In an interview to Washington Post, Goncharov told the American newspaper that FaceApp deleted most of the photos from its servers after 48 hours. But he also said that legally, the app’s terms give it the right to do whatever it wants with the photographs through a “perpetual, irrevocable, nonexclusive, royalty-free, worldwide, fully-paid, transferable sub-licensable license”.

In the US, Senate minority leader Chuck Schumer has called for an investigation into FaceApp. In a letter posted on Twitter, Schumer said, “I have serious concerns regarding both the protection of the data that is being aggregated as well as whether users are aware of who may have access to it.”

If FaceApp is where your face has been of late, it will stay there forever.

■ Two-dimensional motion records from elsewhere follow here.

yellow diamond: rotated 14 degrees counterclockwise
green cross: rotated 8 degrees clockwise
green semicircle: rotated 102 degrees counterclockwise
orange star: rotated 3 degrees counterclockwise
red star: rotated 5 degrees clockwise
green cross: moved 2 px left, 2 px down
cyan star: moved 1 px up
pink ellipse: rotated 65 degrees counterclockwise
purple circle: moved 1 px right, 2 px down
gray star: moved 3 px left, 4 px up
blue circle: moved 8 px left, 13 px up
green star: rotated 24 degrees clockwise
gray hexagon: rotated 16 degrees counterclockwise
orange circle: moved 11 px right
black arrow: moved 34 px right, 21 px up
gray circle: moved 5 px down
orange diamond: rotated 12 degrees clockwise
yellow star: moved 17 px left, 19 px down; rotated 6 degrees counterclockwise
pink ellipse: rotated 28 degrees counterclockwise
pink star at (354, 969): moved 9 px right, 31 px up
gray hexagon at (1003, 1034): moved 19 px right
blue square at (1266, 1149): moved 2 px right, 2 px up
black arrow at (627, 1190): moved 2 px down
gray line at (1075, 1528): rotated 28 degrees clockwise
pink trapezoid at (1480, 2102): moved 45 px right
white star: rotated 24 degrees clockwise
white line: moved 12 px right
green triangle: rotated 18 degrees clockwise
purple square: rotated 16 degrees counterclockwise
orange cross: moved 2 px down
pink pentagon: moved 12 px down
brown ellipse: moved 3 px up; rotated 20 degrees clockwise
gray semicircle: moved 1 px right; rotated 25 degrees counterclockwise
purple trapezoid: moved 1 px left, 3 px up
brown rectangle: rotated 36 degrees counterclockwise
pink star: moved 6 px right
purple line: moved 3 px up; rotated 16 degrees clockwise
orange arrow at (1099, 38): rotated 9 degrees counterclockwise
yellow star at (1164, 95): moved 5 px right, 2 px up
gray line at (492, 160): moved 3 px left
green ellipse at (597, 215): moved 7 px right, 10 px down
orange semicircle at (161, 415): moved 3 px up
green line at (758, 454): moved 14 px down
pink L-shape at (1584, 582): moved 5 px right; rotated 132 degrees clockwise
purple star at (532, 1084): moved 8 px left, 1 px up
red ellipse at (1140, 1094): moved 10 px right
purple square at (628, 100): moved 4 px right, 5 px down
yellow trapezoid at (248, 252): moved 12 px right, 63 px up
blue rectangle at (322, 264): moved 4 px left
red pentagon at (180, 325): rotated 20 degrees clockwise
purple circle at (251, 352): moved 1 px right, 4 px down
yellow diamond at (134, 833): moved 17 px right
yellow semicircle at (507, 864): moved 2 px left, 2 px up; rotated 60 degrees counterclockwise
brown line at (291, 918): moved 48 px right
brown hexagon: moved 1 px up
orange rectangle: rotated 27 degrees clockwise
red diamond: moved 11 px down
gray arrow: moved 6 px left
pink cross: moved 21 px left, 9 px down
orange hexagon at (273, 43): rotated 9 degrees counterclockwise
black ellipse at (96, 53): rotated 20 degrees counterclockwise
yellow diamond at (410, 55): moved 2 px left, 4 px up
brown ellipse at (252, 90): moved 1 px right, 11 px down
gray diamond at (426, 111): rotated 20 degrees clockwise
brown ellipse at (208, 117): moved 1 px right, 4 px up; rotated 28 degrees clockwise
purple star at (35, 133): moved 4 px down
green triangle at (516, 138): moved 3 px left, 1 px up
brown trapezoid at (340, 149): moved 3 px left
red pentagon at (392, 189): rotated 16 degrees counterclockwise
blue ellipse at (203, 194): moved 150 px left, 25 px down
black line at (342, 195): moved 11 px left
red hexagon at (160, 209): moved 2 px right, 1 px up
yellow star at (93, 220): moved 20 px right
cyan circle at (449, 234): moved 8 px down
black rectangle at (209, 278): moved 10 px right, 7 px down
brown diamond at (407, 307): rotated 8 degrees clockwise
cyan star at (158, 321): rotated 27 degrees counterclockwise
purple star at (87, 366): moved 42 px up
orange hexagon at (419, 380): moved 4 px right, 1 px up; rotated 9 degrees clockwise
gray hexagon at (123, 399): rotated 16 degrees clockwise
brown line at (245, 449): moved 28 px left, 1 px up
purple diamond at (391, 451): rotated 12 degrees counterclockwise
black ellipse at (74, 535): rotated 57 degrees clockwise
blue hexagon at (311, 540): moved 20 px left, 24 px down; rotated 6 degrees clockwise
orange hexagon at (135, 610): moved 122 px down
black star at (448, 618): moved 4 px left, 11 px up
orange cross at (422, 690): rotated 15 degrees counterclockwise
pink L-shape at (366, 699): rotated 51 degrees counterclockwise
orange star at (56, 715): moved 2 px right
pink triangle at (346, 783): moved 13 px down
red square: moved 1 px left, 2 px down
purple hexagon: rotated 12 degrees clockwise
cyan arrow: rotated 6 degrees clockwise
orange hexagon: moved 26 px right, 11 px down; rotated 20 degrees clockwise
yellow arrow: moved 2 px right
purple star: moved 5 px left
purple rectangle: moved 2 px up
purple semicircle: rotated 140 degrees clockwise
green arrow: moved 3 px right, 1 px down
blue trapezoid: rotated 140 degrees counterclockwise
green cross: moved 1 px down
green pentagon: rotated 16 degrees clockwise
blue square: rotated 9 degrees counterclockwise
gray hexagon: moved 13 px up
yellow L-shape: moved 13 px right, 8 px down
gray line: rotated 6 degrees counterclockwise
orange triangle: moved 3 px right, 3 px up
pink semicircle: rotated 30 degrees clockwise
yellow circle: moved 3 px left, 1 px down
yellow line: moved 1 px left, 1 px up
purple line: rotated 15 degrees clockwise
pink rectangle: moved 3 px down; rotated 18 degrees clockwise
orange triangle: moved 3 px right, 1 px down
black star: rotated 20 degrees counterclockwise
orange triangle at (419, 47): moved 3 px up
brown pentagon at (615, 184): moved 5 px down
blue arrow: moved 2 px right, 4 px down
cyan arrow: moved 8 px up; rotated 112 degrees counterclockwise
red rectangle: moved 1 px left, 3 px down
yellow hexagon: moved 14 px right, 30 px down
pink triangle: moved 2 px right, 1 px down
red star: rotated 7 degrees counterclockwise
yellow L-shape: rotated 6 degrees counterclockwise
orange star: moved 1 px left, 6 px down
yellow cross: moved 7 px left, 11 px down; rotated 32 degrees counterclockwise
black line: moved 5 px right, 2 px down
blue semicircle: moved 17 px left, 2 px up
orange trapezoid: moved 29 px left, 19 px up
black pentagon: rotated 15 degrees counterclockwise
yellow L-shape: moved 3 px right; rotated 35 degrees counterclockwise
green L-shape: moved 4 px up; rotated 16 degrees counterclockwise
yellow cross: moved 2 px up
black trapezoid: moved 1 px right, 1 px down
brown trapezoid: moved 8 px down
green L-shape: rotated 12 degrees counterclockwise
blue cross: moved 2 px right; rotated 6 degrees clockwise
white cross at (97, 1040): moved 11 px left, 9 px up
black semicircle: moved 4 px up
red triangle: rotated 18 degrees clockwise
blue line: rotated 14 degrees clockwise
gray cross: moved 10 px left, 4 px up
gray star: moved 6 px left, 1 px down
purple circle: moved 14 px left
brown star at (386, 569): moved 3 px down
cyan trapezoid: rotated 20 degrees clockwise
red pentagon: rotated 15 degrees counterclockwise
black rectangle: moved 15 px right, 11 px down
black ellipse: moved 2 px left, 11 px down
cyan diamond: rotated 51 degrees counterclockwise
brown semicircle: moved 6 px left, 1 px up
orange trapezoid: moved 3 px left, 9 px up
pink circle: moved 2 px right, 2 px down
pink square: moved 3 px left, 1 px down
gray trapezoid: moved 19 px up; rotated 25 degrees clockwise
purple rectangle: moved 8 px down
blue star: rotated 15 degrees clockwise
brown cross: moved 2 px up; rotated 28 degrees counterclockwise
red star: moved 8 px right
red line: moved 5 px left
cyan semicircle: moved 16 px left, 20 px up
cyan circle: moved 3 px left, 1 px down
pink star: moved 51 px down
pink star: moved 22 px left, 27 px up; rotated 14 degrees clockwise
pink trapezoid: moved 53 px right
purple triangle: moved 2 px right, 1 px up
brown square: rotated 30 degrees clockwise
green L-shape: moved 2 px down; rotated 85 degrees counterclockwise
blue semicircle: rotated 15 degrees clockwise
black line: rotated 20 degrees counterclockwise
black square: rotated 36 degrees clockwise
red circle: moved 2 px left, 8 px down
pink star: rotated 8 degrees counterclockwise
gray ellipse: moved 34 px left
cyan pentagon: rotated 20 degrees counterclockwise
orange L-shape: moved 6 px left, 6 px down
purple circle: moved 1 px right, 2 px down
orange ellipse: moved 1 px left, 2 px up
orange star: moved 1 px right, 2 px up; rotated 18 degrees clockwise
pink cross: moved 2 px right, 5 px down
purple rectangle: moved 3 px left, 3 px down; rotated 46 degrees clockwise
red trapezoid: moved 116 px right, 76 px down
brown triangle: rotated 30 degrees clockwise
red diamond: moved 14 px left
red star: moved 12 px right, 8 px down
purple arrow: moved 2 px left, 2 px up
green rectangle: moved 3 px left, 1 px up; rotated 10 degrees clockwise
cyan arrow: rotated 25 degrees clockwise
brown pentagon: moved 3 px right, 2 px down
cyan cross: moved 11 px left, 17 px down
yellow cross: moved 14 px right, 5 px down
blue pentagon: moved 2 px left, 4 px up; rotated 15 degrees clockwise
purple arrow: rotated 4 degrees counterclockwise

The Russian app, a huge hit because it shows users what they could look like when older, says in its terms and conditions that it has the right to do whatever it wants with the photograph of your face, which it modifies using “artificial intelligence algorithms”.

The terms and conditions say: 'You grant FaceApp a perpetual, irrevocable, nonexclusive, royalty-free, worldwide, fully-paid, transferable sub-licensable license to use, reproduce, modify, adapt, publish, translate, create derivative works from, distribute, publicly perform and display your User Content and any name, username or likeness provided in connection with your User Content in all media formats and channels now known or later developed, without compensation to you.'

FaceApp is not new, nor is its feature that ages the face digitally. Why it went viral two years after its launch, is unclear. It was controversial in 2017 too. Within two weeks of launch, FaceApp reached a million downloads and became the Number 1 in the photography category in Google Store across nine countries.